- _Work item_
In the data below, find every line with the word "Ardennes" and copy it.

Collected data:

________________

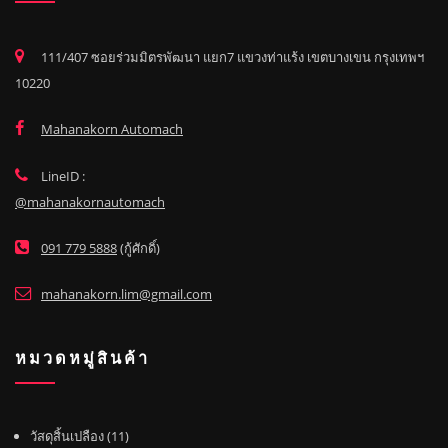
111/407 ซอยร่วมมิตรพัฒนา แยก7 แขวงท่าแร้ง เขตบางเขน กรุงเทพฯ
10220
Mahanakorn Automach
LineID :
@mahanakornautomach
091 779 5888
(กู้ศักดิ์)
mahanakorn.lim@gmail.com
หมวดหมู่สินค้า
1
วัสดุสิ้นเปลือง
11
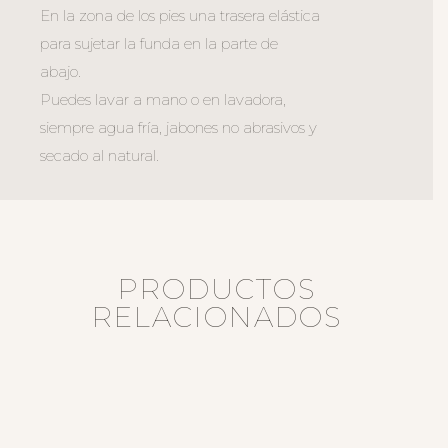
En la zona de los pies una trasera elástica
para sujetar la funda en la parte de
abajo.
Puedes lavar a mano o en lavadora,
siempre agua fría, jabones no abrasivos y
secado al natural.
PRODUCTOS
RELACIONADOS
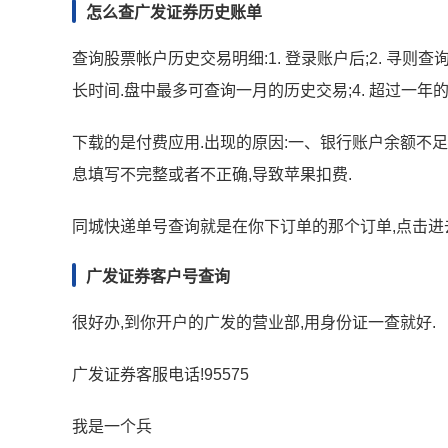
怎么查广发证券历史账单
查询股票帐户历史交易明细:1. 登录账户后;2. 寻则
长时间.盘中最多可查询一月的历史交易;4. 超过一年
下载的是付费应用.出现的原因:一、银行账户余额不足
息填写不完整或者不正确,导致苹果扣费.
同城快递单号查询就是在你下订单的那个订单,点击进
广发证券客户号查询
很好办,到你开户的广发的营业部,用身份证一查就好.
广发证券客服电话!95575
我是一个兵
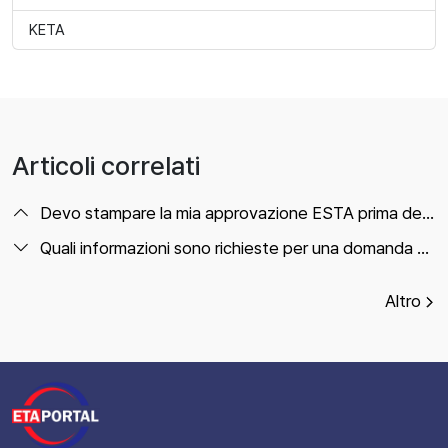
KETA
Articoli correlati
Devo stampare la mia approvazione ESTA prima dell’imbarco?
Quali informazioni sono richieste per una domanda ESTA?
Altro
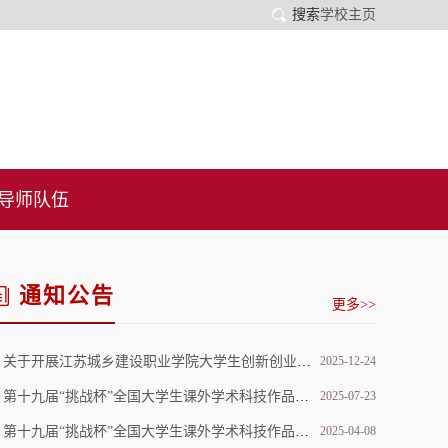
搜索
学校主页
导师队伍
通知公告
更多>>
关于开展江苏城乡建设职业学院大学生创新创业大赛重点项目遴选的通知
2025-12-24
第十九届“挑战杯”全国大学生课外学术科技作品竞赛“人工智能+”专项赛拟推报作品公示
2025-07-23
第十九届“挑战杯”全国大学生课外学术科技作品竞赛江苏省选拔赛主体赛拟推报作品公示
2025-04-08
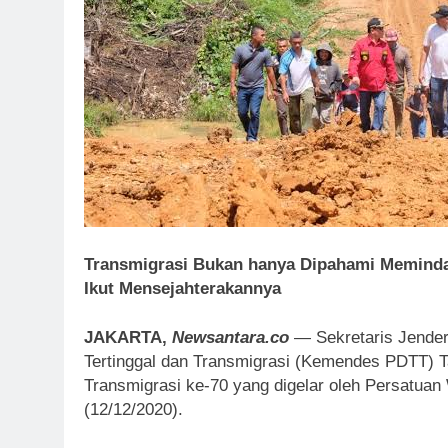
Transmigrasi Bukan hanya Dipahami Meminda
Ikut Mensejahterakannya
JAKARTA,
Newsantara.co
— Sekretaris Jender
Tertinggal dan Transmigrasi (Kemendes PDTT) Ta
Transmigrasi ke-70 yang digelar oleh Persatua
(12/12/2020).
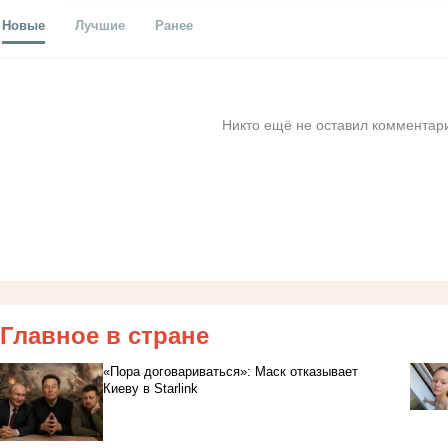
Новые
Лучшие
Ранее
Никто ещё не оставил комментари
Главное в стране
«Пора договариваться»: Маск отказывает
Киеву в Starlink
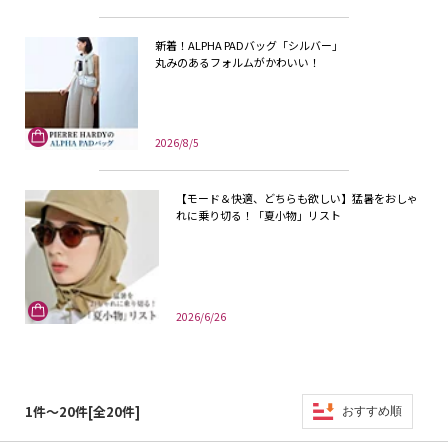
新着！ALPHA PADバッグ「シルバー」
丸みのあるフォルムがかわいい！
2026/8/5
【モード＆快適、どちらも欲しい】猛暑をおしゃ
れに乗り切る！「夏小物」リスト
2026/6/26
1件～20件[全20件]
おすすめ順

________________

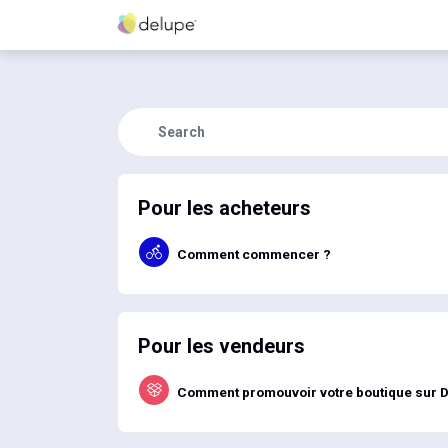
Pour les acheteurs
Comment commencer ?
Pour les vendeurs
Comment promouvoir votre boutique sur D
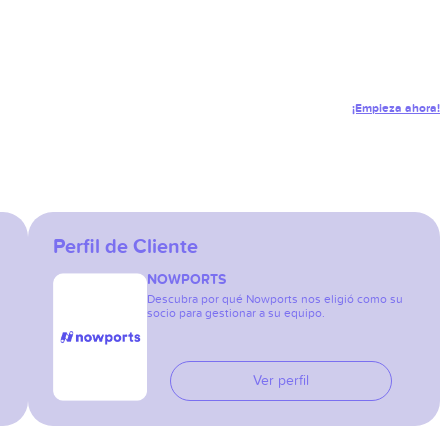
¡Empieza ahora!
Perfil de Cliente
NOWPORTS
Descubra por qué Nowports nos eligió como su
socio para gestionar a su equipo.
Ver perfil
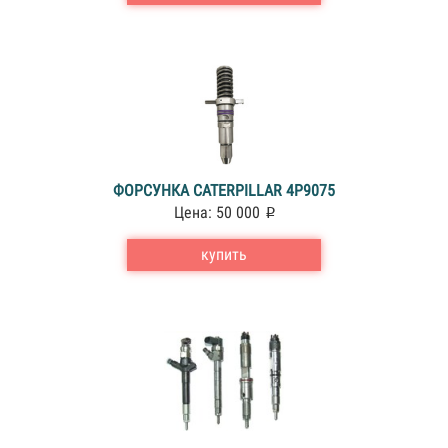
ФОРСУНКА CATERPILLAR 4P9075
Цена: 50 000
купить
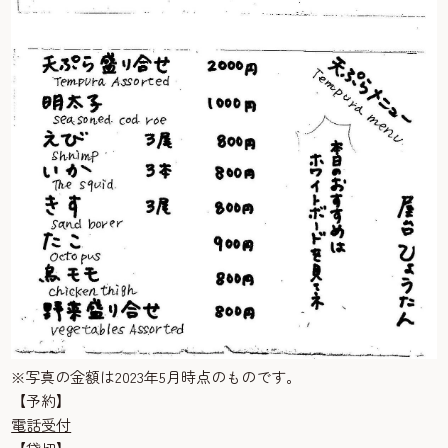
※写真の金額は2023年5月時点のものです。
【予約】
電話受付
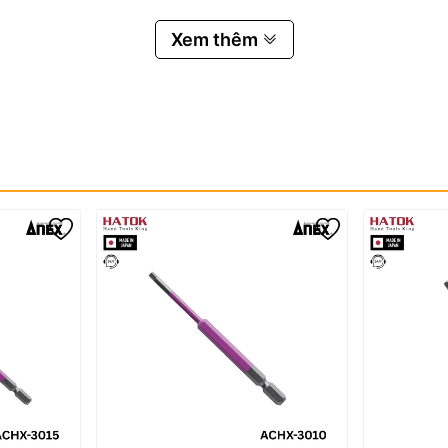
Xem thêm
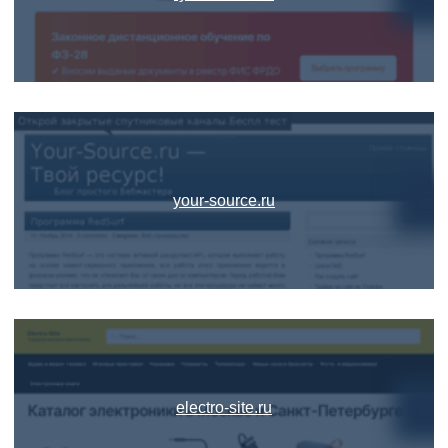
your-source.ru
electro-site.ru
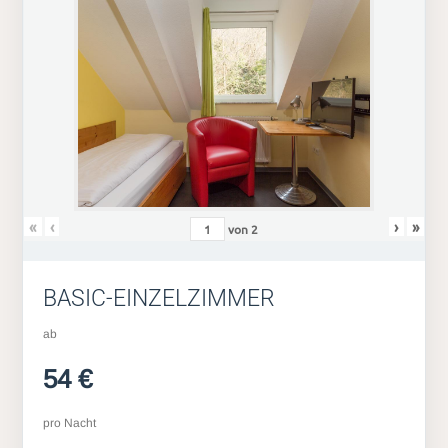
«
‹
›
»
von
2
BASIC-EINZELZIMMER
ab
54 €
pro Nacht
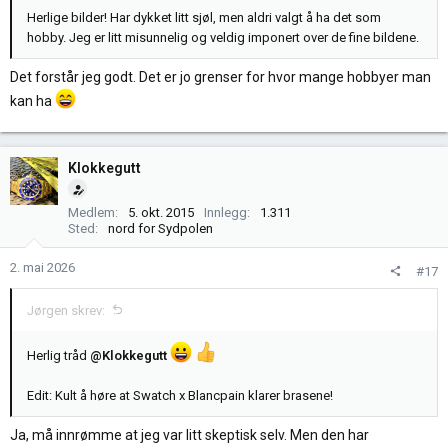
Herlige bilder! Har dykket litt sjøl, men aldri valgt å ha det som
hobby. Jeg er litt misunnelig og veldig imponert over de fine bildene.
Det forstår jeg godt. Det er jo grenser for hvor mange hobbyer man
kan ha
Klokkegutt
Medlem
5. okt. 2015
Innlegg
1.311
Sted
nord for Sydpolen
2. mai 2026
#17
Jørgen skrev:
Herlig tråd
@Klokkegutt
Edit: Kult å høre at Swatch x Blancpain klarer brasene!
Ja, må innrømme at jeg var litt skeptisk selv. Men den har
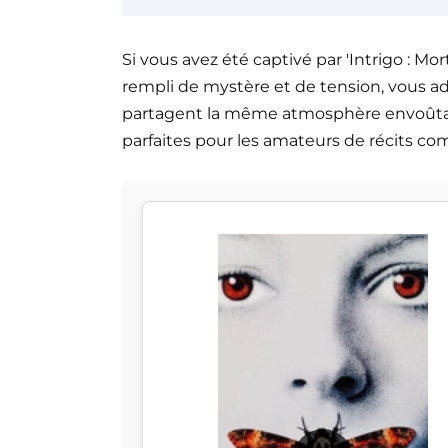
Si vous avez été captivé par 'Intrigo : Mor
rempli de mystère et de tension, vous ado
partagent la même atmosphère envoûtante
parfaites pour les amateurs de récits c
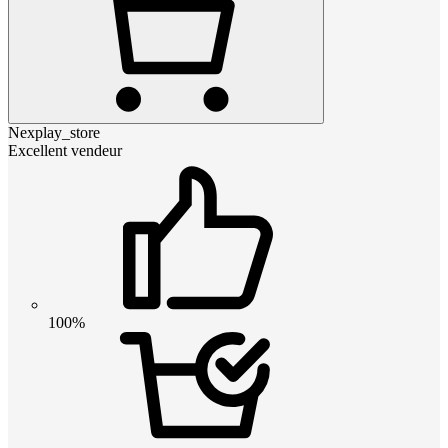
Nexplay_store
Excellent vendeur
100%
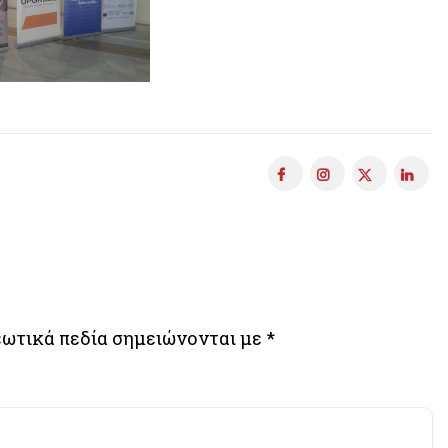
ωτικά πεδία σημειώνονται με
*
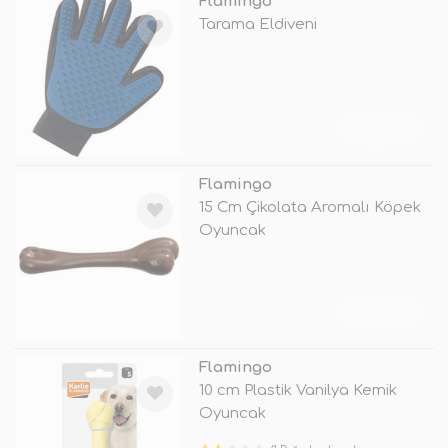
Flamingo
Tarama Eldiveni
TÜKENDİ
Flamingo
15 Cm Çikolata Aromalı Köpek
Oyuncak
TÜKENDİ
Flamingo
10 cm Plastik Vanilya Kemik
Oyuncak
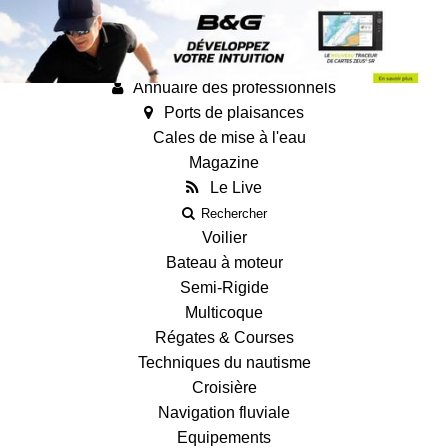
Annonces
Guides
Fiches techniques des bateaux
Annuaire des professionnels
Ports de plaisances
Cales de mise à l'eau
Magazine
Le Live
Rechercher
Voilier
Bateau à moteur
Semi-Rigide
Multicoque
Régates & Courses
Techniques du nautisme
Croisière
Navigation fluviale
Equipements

________________

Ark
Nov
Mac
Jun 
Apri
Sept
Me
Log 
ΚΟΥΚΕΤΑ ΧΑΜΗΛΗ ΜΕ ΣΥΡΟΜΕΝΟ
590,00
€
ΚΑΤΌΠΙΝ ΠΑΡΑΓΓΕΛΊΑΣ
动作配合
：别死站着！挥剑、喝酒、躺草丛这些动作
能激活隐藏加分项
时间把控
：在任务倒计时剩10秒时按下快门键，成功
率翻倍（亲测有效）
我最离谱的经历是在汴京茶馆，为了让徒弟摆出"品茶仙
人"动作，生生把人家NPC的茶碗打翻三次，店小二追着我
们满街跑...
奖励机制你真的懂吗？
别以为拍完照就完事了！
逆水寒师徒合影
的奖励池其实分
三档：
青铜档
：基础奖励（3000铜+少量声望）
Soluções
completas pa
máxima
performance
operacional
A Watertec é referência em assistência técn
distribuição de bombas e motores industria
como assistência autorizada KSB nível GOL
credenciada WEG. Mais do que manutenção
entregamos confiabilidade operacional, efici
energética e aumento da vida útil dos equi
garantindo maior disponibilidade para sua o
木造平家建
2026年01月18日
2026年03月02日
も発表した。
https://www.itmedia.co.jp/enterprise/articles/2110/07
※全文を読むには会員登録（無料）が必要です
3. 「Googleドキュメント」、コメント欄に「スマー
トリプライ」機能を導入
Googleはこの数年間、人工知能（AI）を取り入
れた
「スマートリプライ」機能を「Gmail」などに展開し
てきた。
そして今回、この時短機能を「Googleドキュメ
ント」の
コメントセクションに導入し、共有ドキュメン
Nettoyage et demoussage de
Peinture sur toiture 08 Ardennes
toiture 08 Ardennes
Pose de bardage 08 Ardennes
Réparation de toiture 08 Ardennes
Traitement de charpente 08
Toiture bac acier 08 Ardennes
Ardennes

________________

- _Answer area_
Peinture sur toiture 08 Ardennes
toiture 08 Ardennes
Pose de bardage 08 Ardennes
Réparation de toiture 08 Ardennes
Toiture bac acier 08 Ardennes
Ardennes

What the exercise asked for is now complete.